Después de completar un programa MBSR, por ejemplo, se puede comprobar que la amígdala derecha, el llamado centro de miedo del cerebro, la cual se hiperactiva y aumenta de tamaño a causa del estrés, disminuye hasta alcanzar su tamaño natural.

El hipocampo, por otro lado, que juega un papel muy importante en el aprendizaje y la memoria, se fortalece. Además, es posible detectar más actividad en la corteza prefrontal izquierda, que está directamente relacionada con el bienestar y la aversión a la negatividad.

Se ha demostrado, pues, que la práctica regular del Mindfulness mejora el rendimiento, la calidad de vida y la salud de cada individuo.

¿Cómo se practica el Mindfulness?

Practicando el Mindfulness, se distingue entre ejercicios formales e informales.

Los ejercicios formales pueden hacerse sentado, acostado, de pie o caminando, poniendo la atención en la respiración o en las sensaciones corporales. Si uno se distrae por algún ruido, sentimiento o pensamiento, simplemente devuelve la atención al objeto de la meditación, una y otra vez, entrenando de este modo el "músculo de la atención".

Asimismo, se puede poner la atención expresamente en los sentimientos o pensamientos, percibiendo de este modo de forma cada vez más clara y nítida los propios patrones de pensamiento, sentimiento y comportamiento. Tomando consciencia de dichos patrones es el primer paso para poder cambiarlos.

Practicar de forma informal significa ducharse, lavar los platos o hacer cualquier otra actividad cotidiana sin estar sumidos en pensamientos o con la televisión puesta al mismo tiempo, sino estando totalmente presente.

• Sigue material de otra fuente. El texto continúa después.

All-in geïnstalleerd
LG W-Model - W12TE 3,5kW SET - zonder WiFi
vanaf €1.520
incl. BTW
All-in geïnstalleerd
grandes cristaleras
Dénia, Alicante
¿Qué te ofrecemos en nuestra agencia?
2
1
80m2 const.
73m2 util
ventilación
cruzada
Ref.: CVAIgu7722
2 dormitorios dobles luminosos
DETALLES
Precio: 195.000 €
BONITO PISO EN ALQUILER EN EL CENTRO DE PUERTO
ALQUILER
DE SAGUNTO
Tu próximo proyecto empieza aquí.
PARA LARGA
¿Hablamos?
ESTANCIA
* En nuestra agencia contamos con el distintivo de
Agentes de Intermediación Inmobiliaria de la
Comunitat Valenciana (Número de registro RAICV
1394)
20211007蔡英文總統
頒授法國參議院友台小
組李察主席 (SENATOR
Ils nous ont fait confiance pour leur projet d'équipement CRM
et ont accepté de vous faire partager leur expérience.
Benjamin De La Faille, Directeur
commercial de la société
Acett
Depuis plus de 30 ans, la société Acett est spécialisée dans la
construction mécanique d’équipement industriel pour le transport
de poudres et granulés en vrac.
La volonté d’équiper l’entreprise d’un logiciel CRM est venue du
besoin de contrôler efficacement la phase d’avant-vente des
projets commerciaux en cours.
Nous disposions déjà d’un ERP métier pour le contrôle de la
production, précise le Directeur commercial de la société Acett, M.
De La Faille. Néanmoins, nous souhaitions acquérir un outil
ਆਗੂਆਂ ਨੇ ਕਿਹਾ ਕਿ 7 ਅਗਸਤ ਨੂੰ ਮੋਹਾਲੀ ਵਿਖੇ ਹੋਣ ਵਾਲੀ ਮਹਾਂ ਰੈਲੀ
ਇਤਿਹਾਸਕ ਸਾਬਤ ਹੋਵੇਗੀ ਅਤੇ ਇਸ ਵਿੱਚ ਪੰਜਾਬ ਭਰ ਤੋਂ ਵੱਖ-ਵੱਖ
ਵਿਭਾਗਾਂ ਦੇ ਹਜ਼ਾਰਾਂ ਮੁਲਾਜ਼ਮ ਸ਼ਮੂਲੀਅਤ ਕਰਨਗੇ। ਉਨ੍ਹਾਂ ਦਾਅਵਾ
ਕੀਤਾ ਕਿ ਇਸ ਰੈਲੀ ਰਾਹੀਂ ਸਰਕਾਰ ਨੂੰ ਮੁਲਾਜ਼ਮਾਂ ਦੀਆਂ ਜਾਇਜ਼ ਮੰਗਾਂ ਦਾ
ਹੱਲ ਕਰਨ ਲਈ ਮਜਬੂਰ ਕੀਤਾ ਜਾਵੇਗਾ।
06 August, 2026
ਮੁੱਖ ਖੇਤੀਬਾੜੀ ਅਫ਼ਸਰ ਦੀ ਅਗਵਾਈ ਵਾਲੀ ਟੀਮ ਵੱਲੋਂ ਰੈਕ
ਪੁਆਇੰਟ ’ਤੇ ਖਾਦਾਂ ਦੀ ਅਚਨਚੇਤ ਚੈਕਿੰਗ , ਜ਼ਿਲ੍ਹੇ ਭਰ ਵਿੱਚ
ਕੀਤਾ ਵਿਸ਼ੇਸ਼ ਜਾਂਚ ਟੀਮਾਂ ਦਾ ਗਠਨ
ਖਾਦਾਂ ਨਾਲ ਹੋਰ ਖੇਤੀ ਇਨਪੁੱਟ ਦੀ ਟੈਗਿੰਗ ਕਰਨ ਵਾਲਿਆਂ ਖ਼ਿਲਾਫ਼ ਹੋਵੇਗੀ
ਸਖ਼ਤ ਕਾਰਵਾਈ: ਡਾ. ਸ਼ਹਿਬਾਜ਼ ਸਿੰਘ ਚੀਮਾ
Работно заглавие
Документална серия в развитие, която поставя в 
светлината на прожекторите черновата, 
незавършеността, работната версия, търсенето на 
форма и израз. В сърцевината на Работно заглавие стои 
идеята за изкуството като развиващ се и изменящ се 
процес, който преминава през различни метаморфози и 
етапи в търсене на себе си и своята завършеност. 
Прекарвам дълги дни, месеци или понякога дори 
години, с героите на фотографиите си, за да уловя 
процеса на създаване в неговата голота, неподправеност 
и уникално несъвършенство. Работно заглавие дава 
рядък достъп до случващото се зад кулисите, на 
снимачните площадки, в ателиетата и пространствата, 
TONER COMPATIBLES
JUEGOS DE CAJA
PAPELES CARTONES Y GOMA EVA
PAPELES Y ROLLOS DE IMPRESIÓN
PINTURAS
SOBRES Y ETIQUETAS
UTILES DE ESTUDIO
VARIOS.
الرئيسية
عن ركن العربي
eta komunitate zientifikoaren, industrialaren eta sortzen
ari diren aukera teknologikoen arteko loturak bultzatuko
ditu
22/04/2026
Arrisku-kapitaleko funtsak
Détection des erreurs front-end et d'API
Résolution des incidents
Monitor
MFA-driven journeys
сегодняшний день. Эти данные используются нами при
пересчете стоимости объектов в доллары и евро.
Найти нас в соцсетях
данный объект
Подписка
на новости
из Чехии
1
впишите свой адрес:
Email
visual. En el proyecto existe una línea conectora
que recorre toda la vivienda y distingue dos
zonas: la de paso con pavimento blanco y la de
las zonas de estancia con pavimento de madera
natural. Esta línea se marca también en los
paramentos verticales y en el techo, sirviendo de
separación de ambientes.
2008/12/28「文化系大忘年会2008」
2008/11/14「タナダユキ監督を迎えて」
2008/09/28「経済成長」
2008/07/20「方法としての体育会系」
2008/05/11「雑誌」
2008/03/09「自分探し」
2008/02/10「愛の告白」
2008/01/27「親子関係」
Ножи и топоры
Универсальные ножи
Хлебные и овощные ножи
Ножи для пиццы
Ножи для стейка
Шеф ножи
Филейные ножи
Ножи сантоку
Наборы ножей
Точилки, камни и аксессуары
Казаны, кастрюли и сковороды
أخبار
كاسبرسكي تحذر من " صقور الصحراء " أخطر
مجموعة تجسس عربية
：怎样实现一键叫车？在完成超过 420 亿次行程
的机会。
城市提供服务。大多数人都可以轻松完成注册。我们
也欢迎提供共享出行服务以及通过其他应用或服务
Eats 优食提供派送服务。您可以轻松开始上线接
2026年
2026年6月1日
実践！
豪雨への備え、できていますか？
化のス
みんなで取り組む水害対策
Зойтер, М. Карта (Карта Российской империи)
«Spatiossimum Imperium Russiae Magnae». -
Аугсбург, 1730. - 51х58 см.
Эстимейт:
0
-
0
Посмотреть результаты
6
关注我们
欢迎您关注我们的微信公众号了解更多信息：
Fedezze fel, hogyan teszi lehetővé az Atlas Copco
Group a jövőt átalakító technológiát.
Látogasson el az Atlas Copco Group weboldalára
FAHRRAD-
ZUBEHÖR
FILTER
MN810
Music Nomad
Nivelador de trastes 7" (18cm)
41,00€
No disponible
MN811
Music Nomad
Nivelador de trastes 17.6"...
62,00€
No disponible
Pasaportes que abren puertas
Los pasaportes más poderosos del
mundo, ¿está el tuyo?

Aquí el foco ya no está dirigido a la respiración, sino a las diversas sensaciones que se perciben, agudizando de este modo los distintos sentidos.

Finalmente, la práctica del mindfulness también implica cultivar comportamientos como la curiosidad, la paciencia, la gratitud y, sobre todo, la compasión para lograr una actitud interna abierta y sin prejuicios.

Cursos y seminarios de Mindfulness hoy:

Hoy en día, la práctica del Mindfulness no solo está integrada en la medicina y la psicología occidentales, sino que ha llegado a muchas escuelas y universidades y está generando un interés creciente en el mundo del trabajo. Muchas empresas y organizaciones ya ofrecen formaciones basadas en Mindfulness a sus trabajadores o las incluyen en sus programas de desarrollo de liderazgo.

Mis cursos y coachings se basan en el programa MBSR de Jon Kabat-Zinn, así como en los métodos y conceptos del curso de Mindful Leadership de la Universidad de Witten / Herdecke. Combino el entrenamiento de la conciencia meditativa con modelos y métodos prácticos (de auto) liderazgo que se aplican directamente en el trabajo diario.